I primi due anni furono piacevoli, poi in terza superiore,
la frattura!!
L’incontro con un Professore di matematica e fisica
freddo, insensibile e incapace di entusiasmare, rovinò
ogni cosa. Non c’era mai una seconda spiegazione della
sua lezione, andava colta la sua arte al primo assaggio
“Paganini non ripete” rispondeva a chi richiedeva le cose
già spiegate perché poco chiare.
La trigonometria e la fisica diventarono i miei incubi
peggiori, fino a quando esasperata dai fallimenti non
decisi di smettere di andare a scuola.
Fui convinta dai miei genitori a non mollare e a
riprendere gli studi, magari cambiando indirizzo, così
arrivai alla Scuola Magistrale.
Da subito alla nuova scuola arrivarono subito grandi i
successi, soprattutto a matematica, ma a me quella
materia non interessava più, convinta che esistesse solo
per rovinare la vita agli studenti.
Non la studiavo e non ci mettevo più passione, quello che
sapevo erano i ricordi degli anni di liceo; vivevo di rendita
e vivevo molto bene.
Dopo il diploma, avrei voluto fare Medicina, ma
consultando il piano di studi, scorsi l’esame di Fisica e
di Matematica, per cui accantonai l’idea e m’iscrissi a
Filosofia.
Studiando Logica e Filosofia della scienza, capì che la
matematica non è così lontana dalla nostra realtà,
anzi:
essa serve a interpretare il mondo dei fenomeni
della natura .
è un linguaggio, che permette di semplificare ciò che
ci sta attorno, tutto il mondo reale, che può essere
ordinato attraverso segni matematici.
Dopo la Laurea cominciai a lavorare e alla matematica non pensai più
fino a quando non contenta della mia precedete attività lavorativa non
iniziai a fare la maestra alla Scuola Primarie.

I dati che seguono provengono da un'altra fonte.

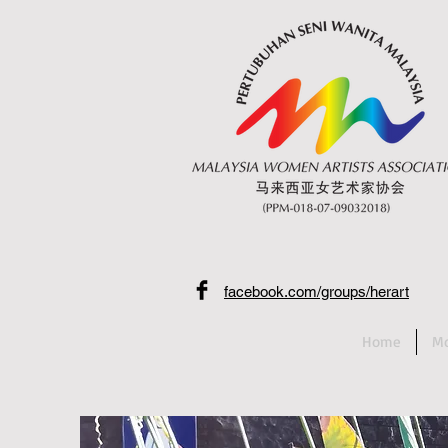
facebook.com/groups/herart
Home
Mo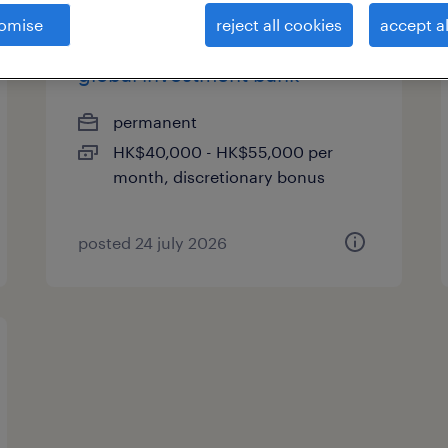
omise
reject all cookies
accept al
trade support associate -
global investment bank
permanent
HK$40,000 - HK$55,000 per
month, discretionary bonus
posted 24 july 2026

Inizialmente mi feci dare l’incarico di Lingua, Inglese o Ricerca,
cercando di evitare di fare il resto delle materie. Sapevo che per
insegnare matematica occorreva essere in grado di appassionare i
bambini, fargliela amare e questo era un po’ un problema per me, visto
il mio rapporto ambivalente con la disciplina.
Poi un corso di aggiornamento per insegnanti di matematica con il
prof. Pea e l’entusiasmo per la matematica mi è tornato: infatti
ripercorrendo la disciplina insieme a lui e osservando le tappe di
acquisizione dei concetti nei bambini, ho capito che la matematica può
diventare ad essere un gioco piacevole per i miei bambini; sì come
quelli che io facevo con mio papà.
Quest’anno sono sul
sostegno
ho
due
bambini con ritardo,
appena
arrivata
il
bambino uno non aveva
ancora acquisito in
seconda il concetto di
numero: così siamo
andati sulla nostra
scala numerata. Prima
per acquisire i numeri
poi per operarci sopra.
L’altra bambina, in terza, all’inizio
dell’anno non conosceva la
differenza tra unità e decine:
insieme abbiamo fatto tutto un
lavoro con i ceci (unità), poi
abbiamo costruito dei sacchettini
da 10 ceci (decine), quando
l’alunna ha imparato ad operarci
con sottrazione e addizioni,
abbiamo fatto i sacchettini da 100
con 10 decine.
Utilizzando i singoli ceci abbiamo
fatto anche gli schieramenti ed ha
appreso
la
moltiplicazione.
Successivamente facendo la loro
distribuzione , la divisione.
Ho inventato pure una favoletta dei nove
bambini (unità) che quando arrivano a dieci
fanno tanto chiasso che il lupo li sente e arriva
per mangiarli, ma per difendersi i piccoli si
stringono insieme e fanno una decina-fortezza
che il lupo non può espugnare, così se ne va
amareggiato. Da allora i bambini-unità tutte le
volte che diventano dieci, hanno imparato a
diventare una fortezza- decina per giocare più
sicuri.
Questa è la mia vita: l’insegnamento e i bambini.
La matematica, la lingua, la storia, le scienze … alla fine
sono tutti modi di parlare in modo più preciso e
competente della realtà che ci circonda: un minuto
usiamo un linguaggio, il minuto dopo un altro.
Il mio fine insegnare agli alunni ad amare queste diverse
modalità di descrivere il mondo, in modo dà dar loro le
chiavi per entrare in questo complesso nostro sapere; in
modo tale che quando non sarò più con loro, possano
continuare questo processo di apprendimento da soli, e
se avrò lavorato bene li accompagnerà per tutta la vita.